• [EXERCISE DESCRIPTION] Could you retype exactly the lines below between the one holding "profonda consapevolezza tecnica." and the one holding "och låg på cirka 1,5 procent. Både", inclusive, leaving out any pictures?

Records from a data source
════════

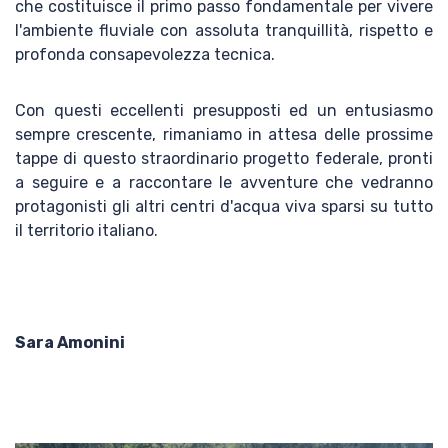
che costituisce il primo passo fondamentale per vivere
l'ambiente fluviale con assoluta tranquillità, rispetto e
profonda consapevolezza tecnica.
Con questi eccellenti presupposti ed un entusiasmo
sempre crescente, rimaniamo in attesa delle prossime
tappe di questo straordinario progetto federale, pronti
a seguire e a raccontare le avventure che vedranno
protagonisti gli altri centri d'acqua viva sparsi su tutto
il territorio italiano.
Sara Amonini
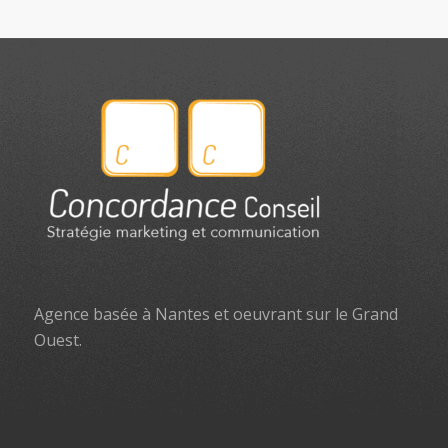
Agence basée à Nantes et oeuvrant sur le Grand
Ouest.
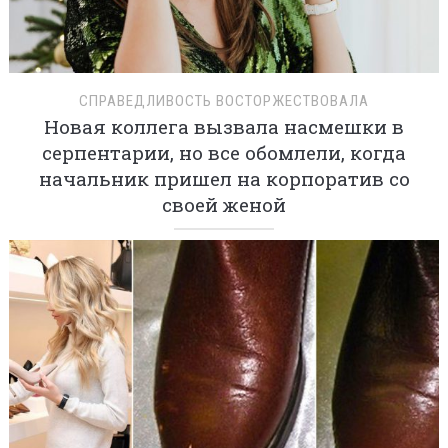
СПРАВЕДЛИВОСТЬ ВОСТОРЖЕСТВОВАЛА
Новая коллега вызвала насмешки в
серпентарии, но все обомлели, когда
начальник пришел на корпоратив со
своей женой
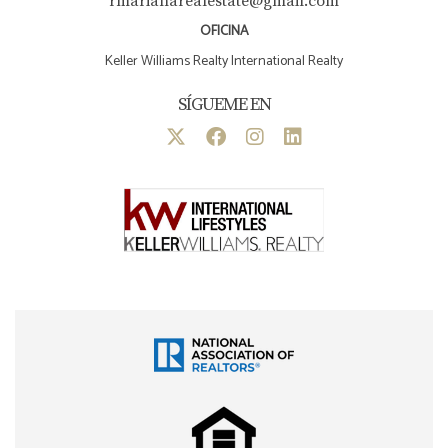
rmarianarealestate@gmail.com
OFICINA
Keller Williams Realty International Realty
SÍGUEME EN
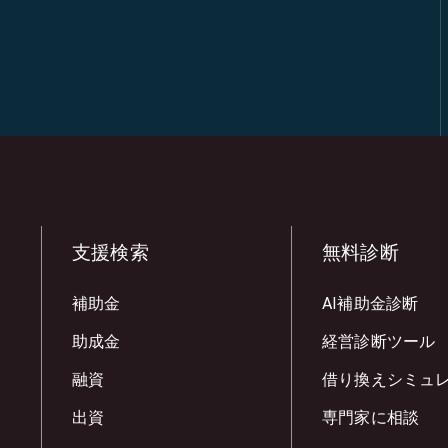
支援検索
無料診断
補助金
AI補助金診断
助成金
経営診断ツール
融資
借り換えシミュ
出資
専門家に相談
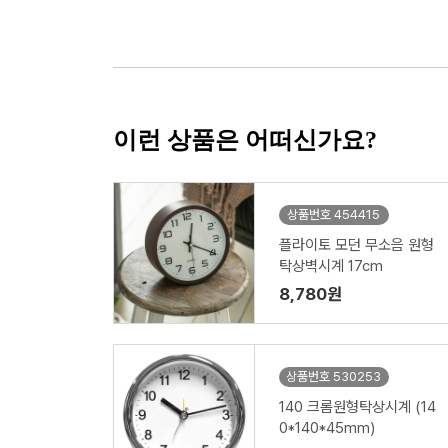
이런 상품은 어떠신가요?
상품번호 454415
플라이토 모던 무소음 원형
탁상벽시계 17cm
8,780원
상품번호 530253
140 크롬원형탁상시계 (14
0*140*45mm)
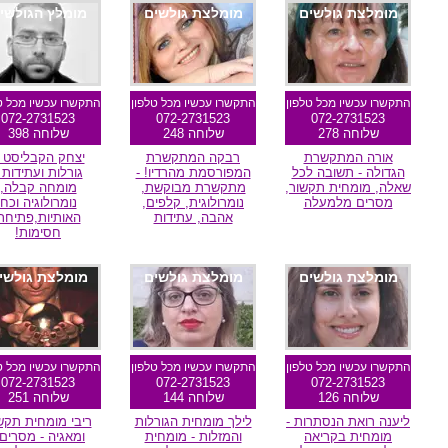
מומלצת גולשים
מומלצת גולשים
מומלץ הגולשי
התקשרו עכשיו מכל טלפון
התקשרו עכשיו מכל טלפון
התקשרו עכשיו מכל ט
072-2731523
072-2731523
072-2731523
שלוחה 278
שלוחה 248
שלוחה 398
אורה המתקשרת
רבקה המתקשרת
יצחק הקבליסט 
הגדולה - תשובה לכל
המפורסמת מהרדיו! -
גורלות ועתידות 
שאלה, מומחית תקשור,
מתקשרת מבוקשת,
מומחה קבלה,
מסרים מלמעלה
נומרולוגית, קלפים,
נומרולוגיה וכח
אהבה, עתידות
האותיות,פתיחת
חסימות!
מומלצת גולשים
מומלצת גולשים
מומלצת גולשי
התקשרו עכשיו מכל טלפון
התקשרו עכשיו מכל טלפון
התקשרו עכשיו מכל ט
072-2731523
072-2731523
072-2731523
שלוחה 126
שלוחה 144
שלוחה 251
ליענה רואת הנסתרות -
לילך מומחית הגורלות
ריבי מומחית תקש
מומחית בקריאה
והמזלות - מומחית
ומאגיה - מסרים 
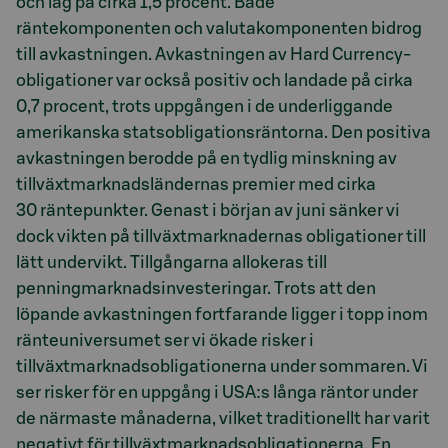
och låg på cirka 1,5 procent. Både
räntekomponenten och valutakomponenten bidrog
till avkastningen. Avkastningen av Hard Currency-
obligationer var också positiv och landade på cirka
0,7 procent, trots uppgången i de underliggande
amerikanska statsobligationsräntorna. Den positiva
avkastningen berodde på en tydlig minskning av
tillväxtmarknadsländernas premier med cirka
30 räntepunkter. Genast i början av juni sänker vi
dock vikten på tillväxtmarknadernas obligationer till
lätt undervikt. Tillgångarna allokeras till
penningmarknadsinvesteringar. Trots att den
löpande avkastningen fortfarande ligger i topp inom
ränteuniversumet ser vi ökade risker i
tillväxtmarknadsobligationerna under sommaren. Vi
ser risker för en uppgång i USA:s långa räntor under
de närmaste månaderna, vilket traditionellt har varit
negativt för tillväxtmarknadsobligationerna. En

════════

• [SOLVED PROBLEM]
profonda consapevolezza tecnica.
Con questi eccellenti presupposti ed un entusiasmo
sempre crescente, rimaniamo in attesa delle prossime
tappe di questo straordinario progetto federale, pronti
a seguire e a raccontare le avventure che vedranno
protagonisti gli altri centri d'acqua viva sparsi su tutto
il territorio italiano.
Sara Amonini
Agence basée à Nantes et oeuvrant sur le Grand
Ouest.
СПРАВЕДЛИВОСТЬ ВОСТОРЖЕСТВОВАЛА
Новая коллега вызвала насмешки в
серпентарии, но все обомлели, когда
начальник пришел на корпоратив со
своей женой
rmarianarealestate@gmail.com
OFICINA
Keller Williams Realty International Realty
SÍGUEME EN
支援検索
無料診断
補助金
AI補助金診断
助成金
経営診断ツール
融資
借り換えシミュ
出資
専門家に相談
이런 상품은 어떠신가요?
상품번호 454415
플라이토 모던 무소음 원형
탁상벽시계 17cm
8,780원
상품번호 530253
140 크롬원형탁상시계 (14
0*140*45mm)
מומלצת גולשים
מומלצת גולשים
מומלץ הגולשי
התקשרו עכשיו מכל טלפון
התקשרו עכשיו מכל טלפון
התקשרו עכשיו מכל ט
072-2731523
072-2731523
072-2731523
שלוחה 278
שלוחה 248
שלוחה 398
אורה המתקשרת
רבקה המתקשרת
יצחק הקבליסט 
הגדולה - תשובה לכל
המפורסמת מהרדיו! -
גורלות ועתידות 
שאלה, מומחית תקשור,
מתקשרת מבוקשת,
מומחה קבלה,
מסרים מלמעלה
נומרולוגית, קלפים,
נומרולוגיה וכח
אהבה, עתידות
האותיות,פתיחת
חסימות!
מומלצת גולשים
מומלצת גולשים
מומלצת גולשי
התקשרו עכשיו מכל טלפון
התקשרו עכשיו מכל טלפון
התקשרו עכשיו מכל ט
072-2731523
072-2731523
072-2731523
שלוחה 126
שלוחה 144
שלוחה 251
ליענה רואת הנסתרות -
לילך מומחית הגורלות
ריבי מומחית תקש
מומחית בקריאה
והמזלות - מומחית
ומאגיה - מסרים 
och låg på cirka 1,5 procent. Både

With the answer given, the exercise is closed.